My comments in response to nosql episode of Command Line podcast

There were few mistakes on perception of nosql databases; First of all, the advantage of nosql is not that it does something SQL databases "cannot do". It does distribution of data out of the box, that is, it is so simplified, ingrained in the product that you don't even think twice about them. But with SQL databases, sharding, distribution is an afterthought. Not that you cannot DO these with SQL databases, it's just that with nosql these tasks are SIMPLER. Included in the product from day one.

There are pedagocial issues at play here, which are almost as important as technological ones.

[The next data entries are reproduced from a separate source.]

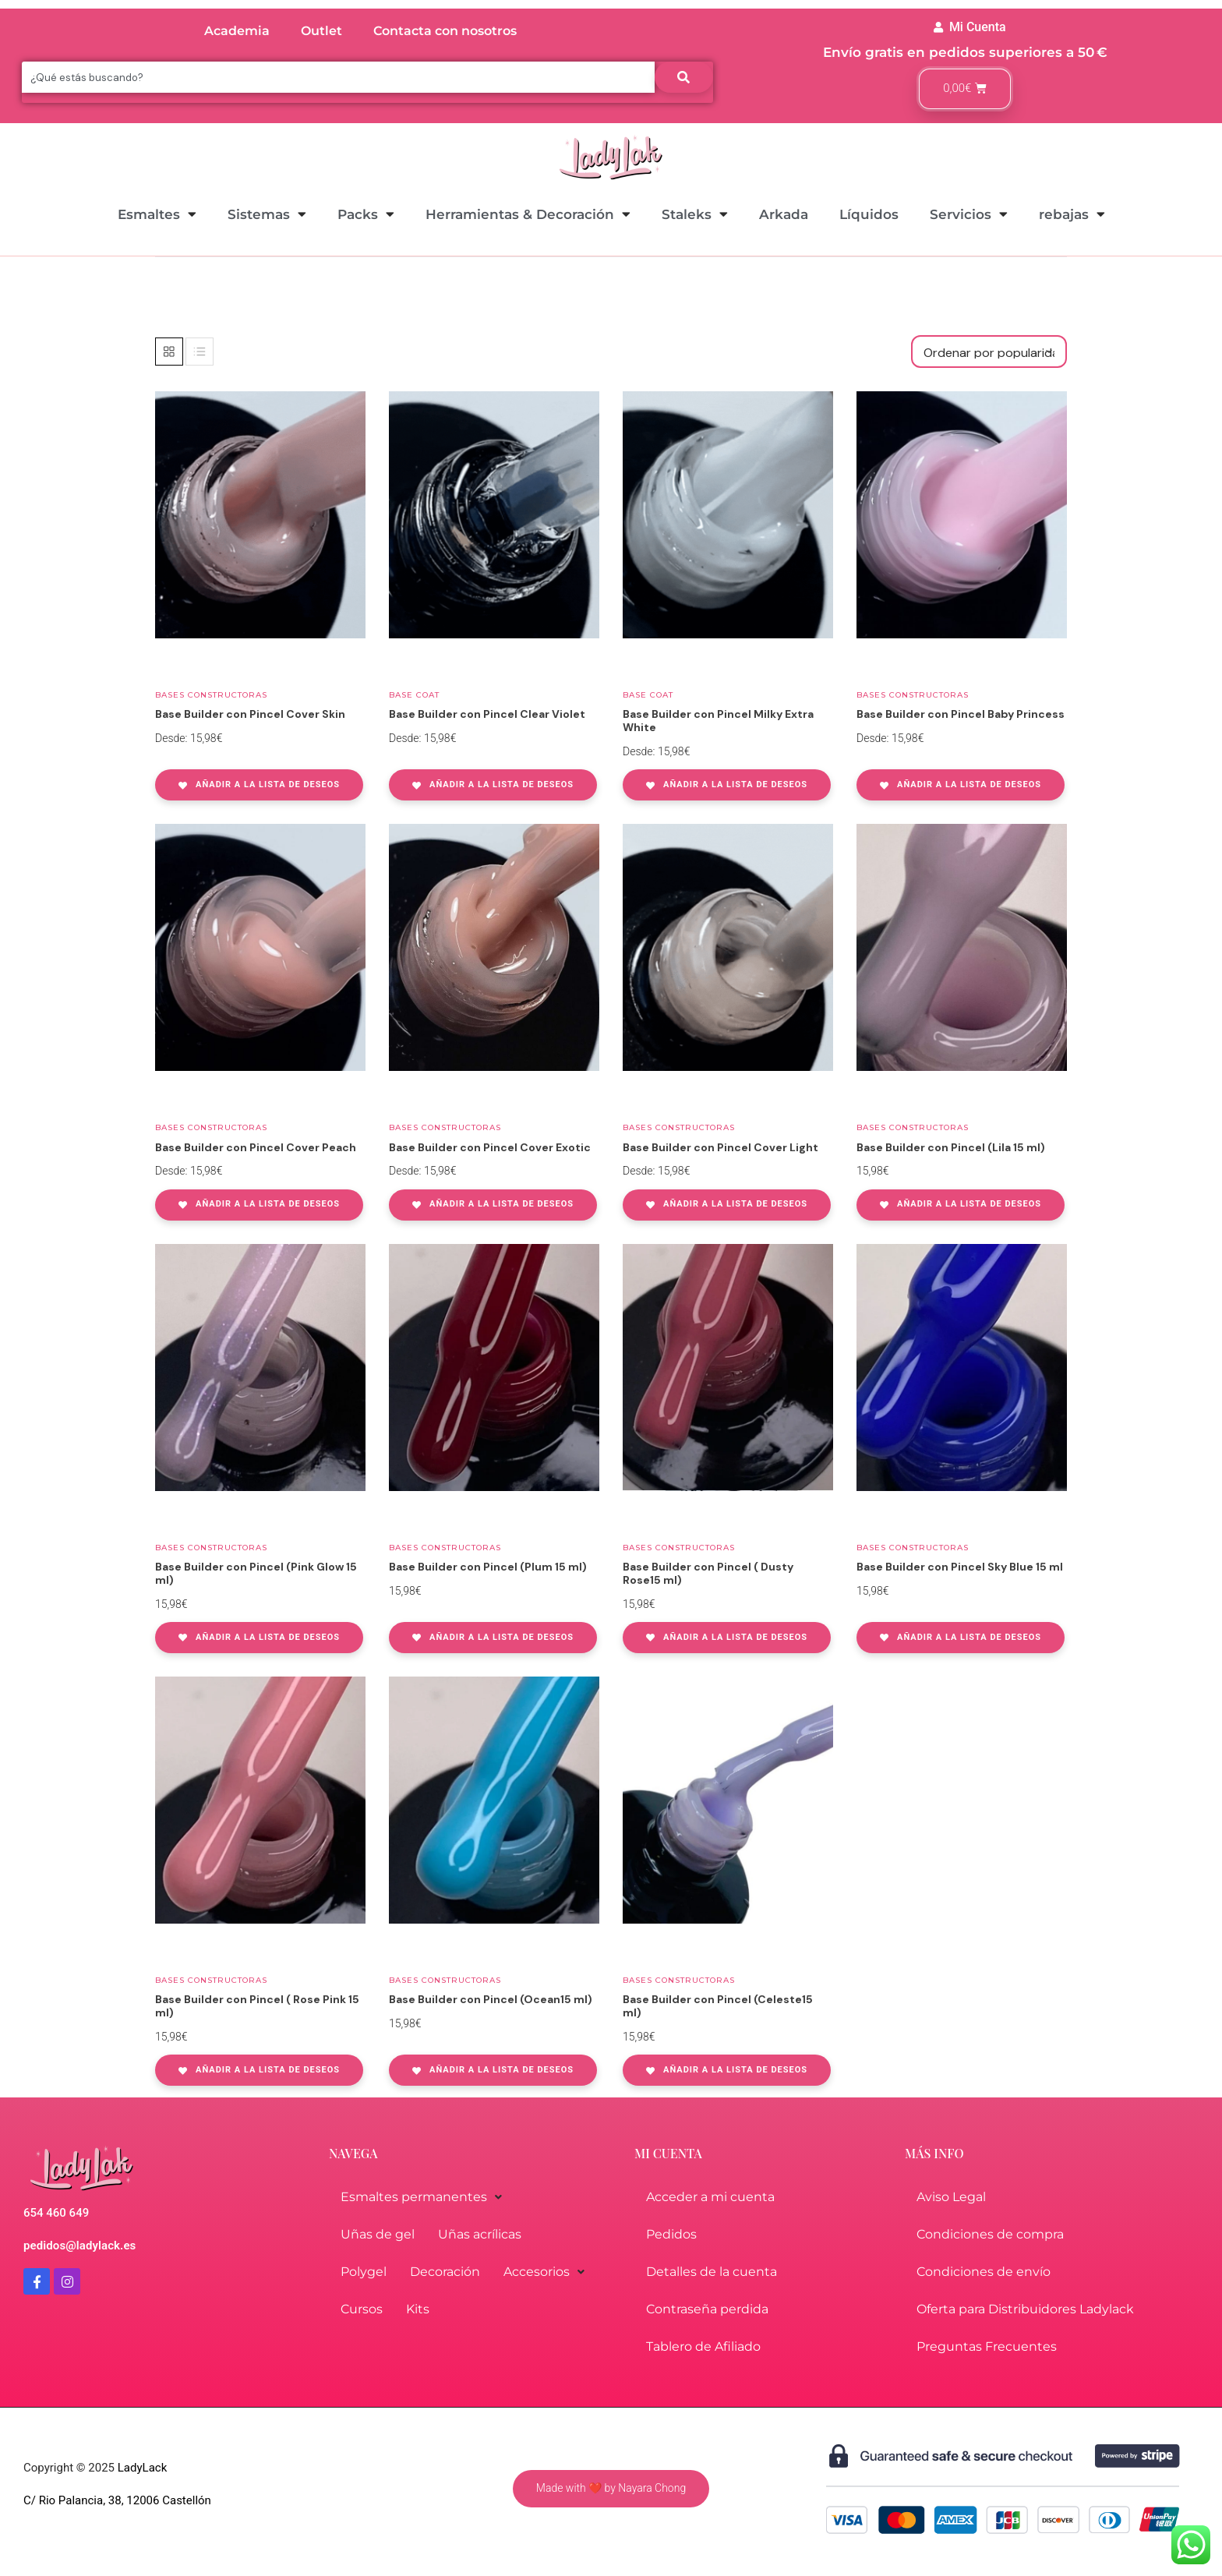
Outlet (321, 30)
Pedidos (671, 2234)
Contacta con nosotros (445, 30)
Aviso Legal (951, 2196)
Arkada (783, 214)
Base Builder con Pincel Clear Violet (487, 714)
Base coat (414, 695)
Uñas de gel (378, 2234)
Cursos (362, 2309)
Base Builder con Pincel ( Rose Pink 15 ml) (257, 2005)
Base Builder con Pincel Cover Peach (255, 1147)
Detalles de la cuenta (711, 2271)
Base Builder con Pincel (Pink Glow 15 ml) (256, 1573)
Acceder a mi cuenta (710, 2196)
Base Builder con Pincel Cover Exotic (490, 1147)
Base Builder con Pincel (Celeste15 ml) (718, 2005)
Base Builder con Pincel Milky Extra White (718, 720)
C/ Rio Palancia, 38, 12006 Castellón (117, 2500)
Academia (237, 30)
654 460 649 (56, 2213)
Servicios (969, 214)
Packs (365, 214)
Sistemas (267, 214)
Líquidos (869, 214)
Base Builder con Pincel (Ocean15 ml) (490, 1999)
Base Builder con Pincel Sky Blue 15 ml (959, 1567)
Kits (417, 2309)
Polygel (364, 2271)
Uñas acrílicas (479, 2234)
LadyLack (141, 2468)
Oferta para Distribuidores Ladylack (1025, 2309)
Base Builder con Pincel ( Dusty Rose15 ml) (708, 1573)
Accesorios (544, 2271)
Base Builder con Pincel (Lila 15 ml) (950, 1147)
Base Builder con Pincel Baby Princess (960, 714)
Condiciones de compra (990, 2234)
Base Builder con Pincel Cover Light (720, 1147)
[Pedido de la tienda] (989, 351)
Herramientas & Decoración (528, 214)
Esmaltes (157, 214)
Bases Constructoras (211, 695)
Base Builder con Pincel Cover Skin (250, 714)
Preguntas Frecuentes (986, 2346)
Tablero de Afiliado (703, 2346)
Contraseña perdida (707, 2309)
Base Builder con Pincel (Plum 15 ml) (488, 1567)
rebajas (1072, 214)
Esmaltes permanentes (421, 2196)
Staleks (695, 214)
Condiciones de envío (983, 2271)
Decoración (445, 2271)
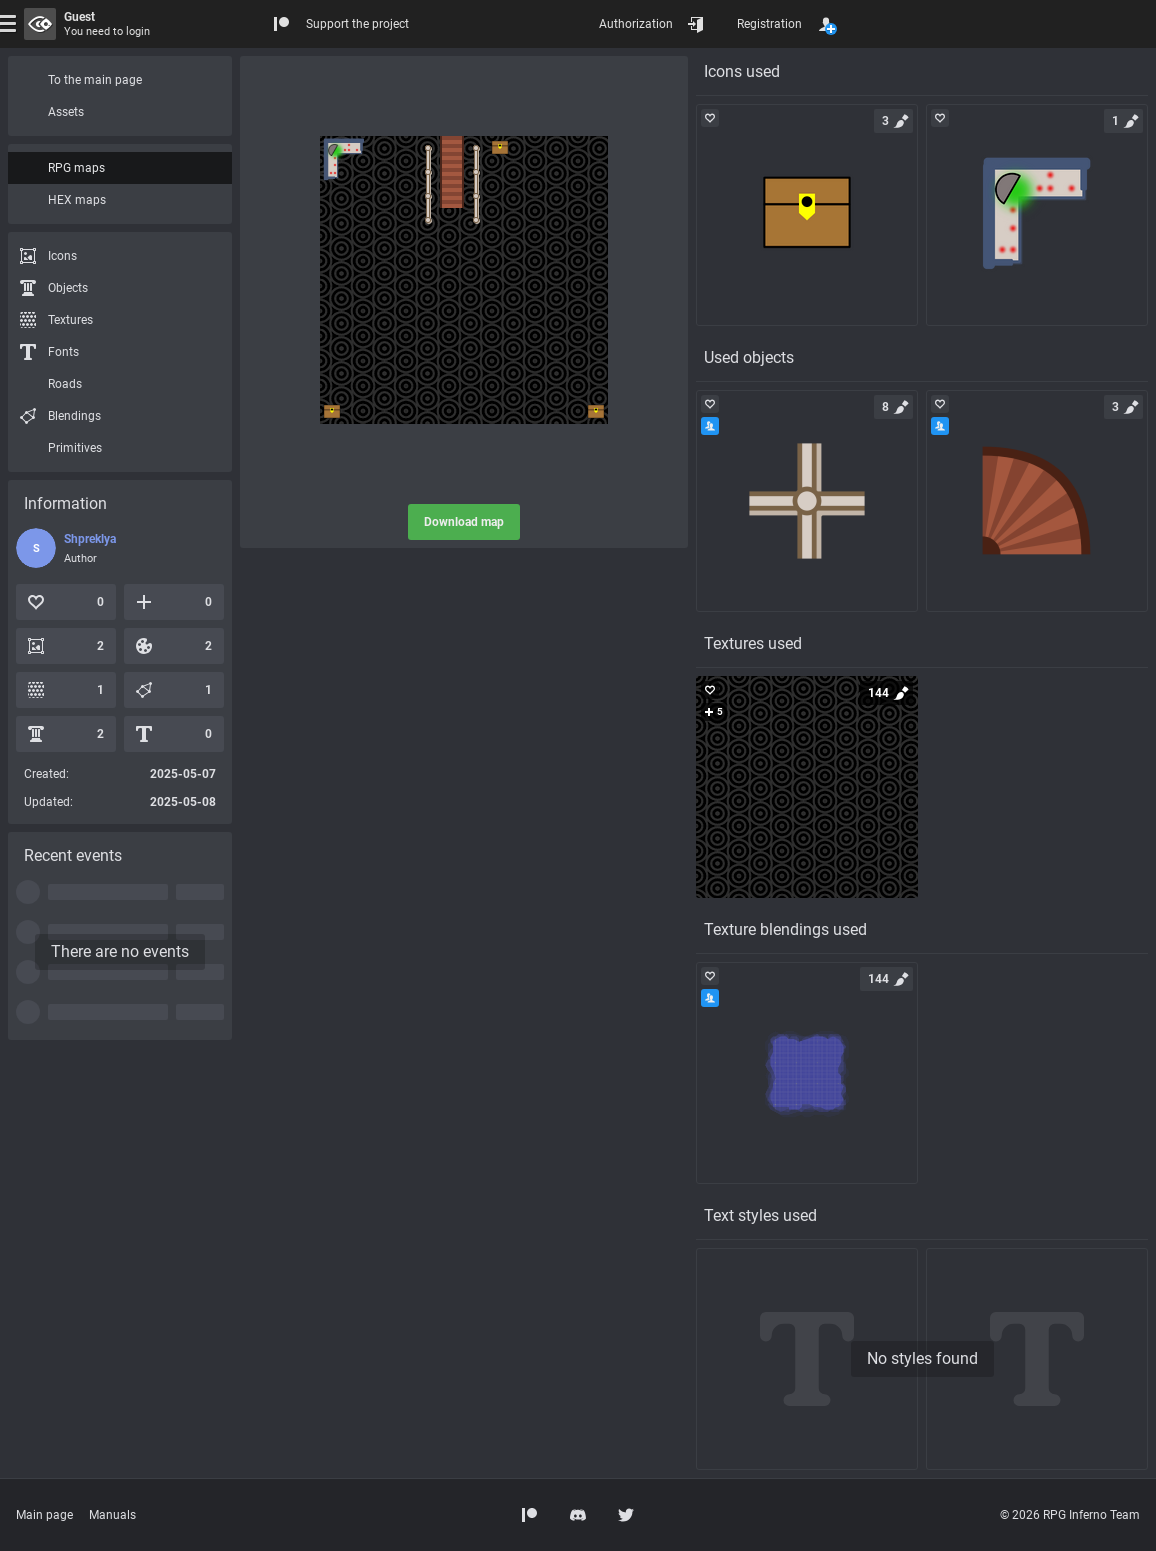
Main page (44, 1515)
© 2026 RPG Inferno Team (1070, 1515)
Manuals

Same is true for basic CRUD operations. They are SIMPLER with nosql than they are with sql dbs. With Google Bigtable, I define Model classes in Python, send them over to the cloud, and I _have_ a database. Following through pointers, as in order.owner.address.street is very simple to do, and built-in, in contrast to SQL databases where you have to use something like Hibernate to achive the same result.

Plus, nosql makes you concious of sharding of data from day one; since joins are discouraged, you think distribution, and you have to think big. Sure, for small Web sites, small # of users you can use one database, and keep using joins, but you can also use one nosql shard, and use LESS complicated query (meaning no joins) and achieve same result.